I've got to say that Burroughs and Sedaris are very popular on the Selected New Arrivals shelf by the door at Babbitt's, and all the recent buyers have been women!

Rupaul offers a way to look at being human in this Woman Made Gallery Call for Art:

"We are all born naked, the rest is just drag."

Woman Made, as its name will tell you, is a gallery dedicated to exhibiting and promoting work by women artists to help correct a historical imbalance in their representation in the world, but for some theme-based group shows it calls for art from men as well. This is an all gender call, and defines gender this way:

"Gender is a performance, an act that is perpetuated and maintained by societal norms and expectations, but how, and to what extent does it define us? 'Girl, Please!' seeks to push and transcend the definition of gender while also exploring its relation to individual character amongst collective expectations. Bearing in mind Rupaul's statement, drag in this case is not disco, but rather an illustration of feminity and masculinity in shades of grey."

If you are an artist interested in this theme and in submitting work to this show, click the Woman Made link above to learn more about how.

If you want to return to the chick lit/dick lit dicussion or pursue these other ideas on what we mean by "gender," feel free to comment.

Interesting that Tom mentions Hemingway, one of those boys dressed as a girl for a time in childhood, which was fairly common practice, I understand, as one of those 'male' writers.

7 comments:

Mike Peterson said...

Kathleen: remember the story that Hemingway said was his best? "For sale: baby shoes, never worn." No doubt his machismo is based in childhood. If gender is a performance then making it an issue of your art (whether in Hemingway or Atwood) is lousy art. In "The Handmaid's Tale" what is stunning is Atwood's observation that the boyfriend was happy that his girlfriend had to rely on him financially when the government took away a woman's right to have a bank account. Nonetheless, I find gendered writing by either sex obnoxious.

Kathleen said...

Mike! Have you seen the film How to Lose Friends and Alienate People?!

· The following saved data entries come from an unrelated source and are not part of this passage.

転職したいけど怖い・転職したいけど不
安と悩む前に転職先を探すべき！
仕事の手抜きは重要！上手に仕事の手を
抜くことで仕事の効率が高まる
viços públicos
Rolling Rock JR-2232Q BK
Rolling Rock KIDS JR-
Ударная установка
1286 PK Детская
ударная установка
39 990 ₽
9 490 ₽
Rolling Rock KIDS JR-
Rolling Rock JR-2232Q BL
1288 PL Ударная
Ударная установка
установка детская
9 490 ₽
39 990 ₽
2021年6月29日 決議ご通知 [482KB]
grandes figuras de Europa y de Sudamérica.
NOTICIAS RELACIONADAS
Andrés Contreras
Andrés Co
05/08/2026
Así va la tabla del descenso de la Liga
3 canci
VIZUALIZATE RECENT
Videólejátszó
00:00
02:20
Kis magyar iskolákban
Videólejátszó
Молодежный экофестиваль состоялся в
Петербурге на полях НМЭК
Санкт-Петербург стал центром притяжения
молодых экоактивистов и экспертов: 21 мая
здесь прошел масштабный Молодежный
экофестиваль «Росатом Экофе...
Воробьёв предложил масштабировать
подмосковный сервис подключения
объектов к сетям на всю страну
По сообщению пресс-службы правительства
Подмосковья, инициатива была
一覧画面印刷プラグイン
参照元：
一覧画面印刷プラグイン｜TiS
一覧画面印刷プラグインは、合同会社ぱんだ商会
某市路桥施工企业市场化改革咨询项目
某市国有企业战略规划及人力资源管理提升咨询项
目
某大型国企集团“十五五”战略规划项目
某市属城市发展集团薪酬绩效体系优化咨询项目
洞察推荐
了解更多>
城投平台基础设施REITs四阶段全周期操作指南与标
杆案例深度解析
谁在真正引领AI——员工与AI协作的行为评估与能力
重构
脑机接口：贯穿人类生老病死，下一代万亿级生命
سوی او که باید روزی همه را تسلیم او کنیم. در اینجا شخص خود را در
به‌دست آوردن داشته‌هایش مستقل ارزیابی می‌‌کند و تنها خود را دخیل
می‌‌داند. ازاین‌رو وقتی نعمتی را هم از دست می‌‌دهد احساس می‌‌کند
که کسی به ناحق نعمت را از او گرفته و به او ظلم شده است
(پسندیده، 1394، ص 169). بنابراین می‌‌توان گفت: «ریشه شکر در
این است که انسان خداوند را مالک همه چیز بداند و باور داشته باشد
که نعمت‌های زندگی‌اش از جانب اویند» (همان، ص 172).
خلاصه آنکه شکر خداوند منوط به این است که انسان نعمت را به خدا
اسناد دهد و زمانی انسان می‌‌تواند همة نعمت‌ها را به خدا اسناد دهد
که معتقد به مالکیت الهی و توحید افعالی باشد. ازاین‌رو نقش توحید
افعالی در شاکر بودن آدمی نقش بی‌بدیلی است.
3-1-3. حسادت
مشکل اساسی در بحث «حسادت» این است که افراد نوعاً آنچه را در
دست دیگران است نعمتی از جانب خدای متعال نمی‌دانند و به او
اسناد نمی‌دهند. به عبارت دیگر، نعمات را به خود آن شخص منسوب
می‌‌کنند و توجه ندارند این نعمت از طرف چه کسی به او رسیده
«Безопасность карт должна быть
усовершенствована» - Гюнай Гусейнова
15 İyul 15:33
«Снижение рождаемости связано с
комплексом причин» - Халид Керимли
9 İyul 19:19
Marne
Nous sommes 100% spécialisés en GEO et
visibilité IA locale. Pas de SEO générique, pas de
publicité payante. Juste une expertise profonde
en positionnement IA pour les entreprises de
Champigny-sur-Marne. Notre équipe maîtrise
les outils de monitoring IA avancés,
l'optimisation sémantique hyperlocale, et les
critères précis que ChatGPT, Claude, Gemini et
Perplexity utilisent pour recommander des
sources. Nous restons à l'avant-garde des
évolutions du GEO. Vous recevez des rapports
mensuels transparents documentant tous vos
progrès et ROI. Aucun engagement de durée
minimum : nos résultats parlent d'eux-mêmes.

I love the title. It is very funny, with Simon Pegg, etc., and has nothing to do with this blog entry.

Mike Peterson said...

Kathleen: no. Do you think I should see it? Just to see if it knows all the ways to do it?

Kathleen said...

Yes! It is hilarious. Also you should see the opera of Sophie's Choice and tell us about it.

Mike Peterson said...

Kathleen: "Sophie's Choice" is an opera when I read it, but I love "Turandot." That is all glory. I saw Turnadot on cd and I loved it.

nene said...

In reference to 'chick lit' and 'dick lit' paradyms or categories due to explications by influences of 'social norms'. I was born in Mexico, a culture fraught with 'machismo' yet I was brought up by single parent 'mamasita' which causes me to be defined outside the 'norm'; A product of Vietnam draft, I fight at a drop of a hat then cry because I hurt someone. I read mostly contemporary 'non-fiction' a lot of war and battle bio's but love to read sensitive male writers, language based stylist writers like
Pat Conroy and Miquel de Uno Muno, Kierkegaard, etc., who am I?

Kathleen said...

Nene, thanks so much for the comment!

My husband is also from a "machismo" culture in Cuba and was raised by his mother (father left behind, alas, and died before he could get out), and we find all the American culture "identities" do not apply for him, either.

The Vietnam draft bypassed him, a sort of miracle, and he is a pacifist in his dreams, re-dreaming any dream where he has had to kill someone so that there is another solution. (And Nene was one of his nicknames growing up.)

Indeed, who are you? Who am I?

Will you be participating in the Woman Made Gallery exhibit?!